====== DATA SECTION ======

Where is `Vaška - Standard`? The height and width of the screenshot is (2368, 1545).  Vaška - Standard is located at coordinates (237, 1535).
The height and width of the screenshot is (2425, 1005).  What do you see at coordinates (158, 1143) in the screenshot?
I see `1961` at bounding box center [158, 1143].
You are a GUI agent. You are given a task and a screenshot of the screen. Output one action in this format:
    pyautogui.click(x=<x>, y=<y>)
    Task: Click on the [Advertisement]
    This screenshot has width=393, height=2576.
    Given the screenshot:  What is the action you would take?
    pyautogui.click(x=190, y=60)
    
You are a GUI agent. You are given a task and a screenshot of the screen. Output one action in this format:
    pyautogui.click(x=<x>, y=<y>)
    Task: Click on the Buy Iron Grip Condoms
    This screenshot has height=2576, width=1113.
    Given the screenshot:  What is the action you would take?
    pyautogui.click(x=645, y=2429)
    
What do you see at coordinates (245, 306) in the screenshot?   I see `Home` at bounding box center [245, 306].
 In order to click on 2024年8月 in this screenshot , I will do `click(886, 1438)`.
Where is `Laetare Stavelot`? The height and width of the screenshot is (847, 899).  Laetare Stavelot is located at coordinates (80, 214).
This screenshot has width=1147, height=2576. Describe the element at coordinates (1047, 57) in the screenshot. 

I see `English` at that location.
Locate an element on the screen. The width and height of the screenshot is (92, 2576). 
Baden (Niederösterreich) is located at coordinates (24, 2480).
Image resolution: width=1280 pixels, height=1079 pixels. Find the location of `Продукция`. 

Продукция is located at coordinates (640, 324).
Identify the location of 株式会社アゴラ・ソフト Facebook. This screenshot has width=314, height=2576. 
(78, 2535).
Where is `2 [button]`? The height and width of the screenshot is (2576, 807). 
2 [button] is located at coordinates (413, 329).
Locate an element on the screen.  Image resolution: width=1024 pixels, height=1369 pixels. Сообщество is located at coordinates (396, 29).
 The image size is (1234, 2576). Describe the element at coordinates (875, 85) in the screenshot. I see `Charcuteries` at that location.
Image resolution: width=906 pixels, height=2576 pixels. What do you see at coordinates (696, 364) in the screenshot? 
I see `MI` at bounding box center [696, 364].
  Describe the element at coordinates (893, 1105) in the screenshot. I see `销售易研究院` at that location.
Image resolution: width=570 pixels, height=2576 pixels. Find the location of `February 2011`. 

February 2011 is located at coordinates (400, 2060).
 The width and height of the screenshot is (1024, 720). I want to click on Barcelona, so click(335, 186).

======

**ASSIGNMENT**
All the lines above are to be copied exactly, with none left out.

**EXERCISE SOLUTION**
Where is `Vaška - Standard`? The height and width of the screenshot is (2368, 1545).  Vaška - Standard is located at coordinates (237, 1535).
The height and width of the screenshot is (2425, 1005).  What do you see at coordinates (158, 1143) in the screenshot?
I see `1961` at bounding box center [158, 1143].
You are a GUI agent. You are given a task and a screenshot of the screen. Output one action in this format:
    pyautogui.click(x=<x>, y=<y>)
    Task: Click on the [Advertisement]
    This screenshot has width=393, height=2576.
    Given the screenshot:  What is the action you would take?
    pyautogui.click(x=190, y=60)
    
You are a GUI agent. You are given a task and a screenshot of the screen. Output one action in this format:
    pyautogui.click(x=<x>, y=<y>)
    Task: Click on the Buy Iron Grip Condoms
    This screenshot has height=2576, width=1113.
    Given the screenshot:  What is the action you would take?
    pyautogui.click(x=645, y=2429)
    
What do you see at coordinates (245, 306) in the screenshot?   I see `Home` at bounding box center [245, 306].
 In order to click on 2024年8月 in this screenshot , I will do `click(886, 1438)`.
Where is `Laetare Stavelot`? The height and width of the screenshot is (847, 899).  Laetare Stavelot is located at coordinates (80, 214).
This screenshot has width=1147, height=2576. Describe the element at coordinates (1047, 57) in the screenshot. 

I see `English` at that location.
Locate an element on the screen. The width and height of the screenshot is (92, 2576). 
Baden (Niederösterreich) is located at coordinates (24, 2480).
Image resolution: width=1280 pixels, height=1079 pixels. Find the location of `Продукция`. 

Продукция is located at coordinates (640, 324).
Identify the location of 株式会社アゴラ・ソフト Facebook. This screenshot has width=314, height=2576. 
(78, 2535).
Where is `2 [button]`? The height and width of the screenshot is (2576, 807). 
2 [button] is located at coordinates (413, 329).
Locate an element on the screen.  Image resolution: width=1024 pixels, height=1369 pixels. Сообщество is located at coordinates (396, 29).
 The image size is (1234, 2576). Describe the element at coordinates (875, 85) in the screenshot. I see `Charcuteries` at that location.
Image resolution: width=906 pixels, height=2576 pixels. What do you see at coordinates (696, 364) in the screenshot? 
I see `MI` at bounding box center [696, 364].
  Describe the element at coordinates (893, 1105) in the screenshot. I see `销售易研究院` at that location.
Image resolution: width=570 pixels, height=2576 pixels. Find the location of `February 2011`. 

February 2011 is located at coordinates (400, 2060).
 The width and height of the screenshot is (1024, 720). I want to click on Barcelona, so click(335, 186).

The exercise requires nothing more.